## WHAT IS EXPECTED
Images should be omitted while the rest of the data is duplicated exactly.

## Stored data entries
##########

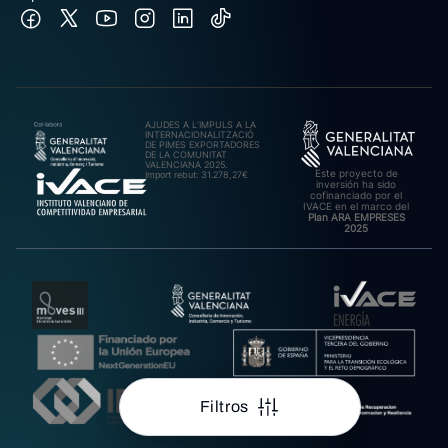
AJUDES A L’IMPULS A LA
INTERNACIONALITZACIÓ
DE PIMES EXPORTADORES
DE LA COMUNITAT
VALENCIANA 2025.
Este proyecto de
Import rebut: 31.278,27€
inversión ha sido
cofinanciado por el
IVACE en el marco del
Plan ARA EMPRESES
2025
Filtros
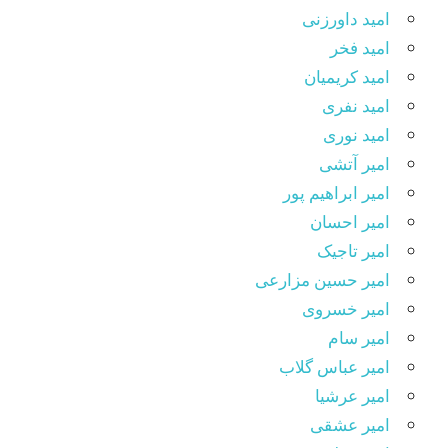
امید داورزنی
امید فخر
امید کریمیان
امید نفری
امید نوری
امیر آتشی
امیر ابراهیم پور
امیر احسان
امیر تاجیک
امیر حسین مزارعی
امیر خسروی
امیر سام
امیر عباس گلاب
امیر عرشیا
امیر عشقی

##########

## SOLUTION FOR THIS PROBLEM
AJUDES A L’IMPULS A LA
INTERNACIONALITZACIÓ
DE PIMES EXPORTADORES
DE LA COMUNITAT
VALENCIANA 2025.
Este proyecto de
Import rebut: 31.278,27€
inversión ha sido
cofinanciado por el
IVACE en el marco del
Plan ARA EMPRESES
2025
Filtros
امید داورزنی
امید فخر
امید کریمیان
امید نفری
امید نوری
امیر آتشی
امیر ابراهیم پور
امیر احسان
امیر تاجیک
امیر حسین مزارعی
امیر خسروی
امیر سام
امیر عباس گلاب
امیر عرشیا
امیر عشقی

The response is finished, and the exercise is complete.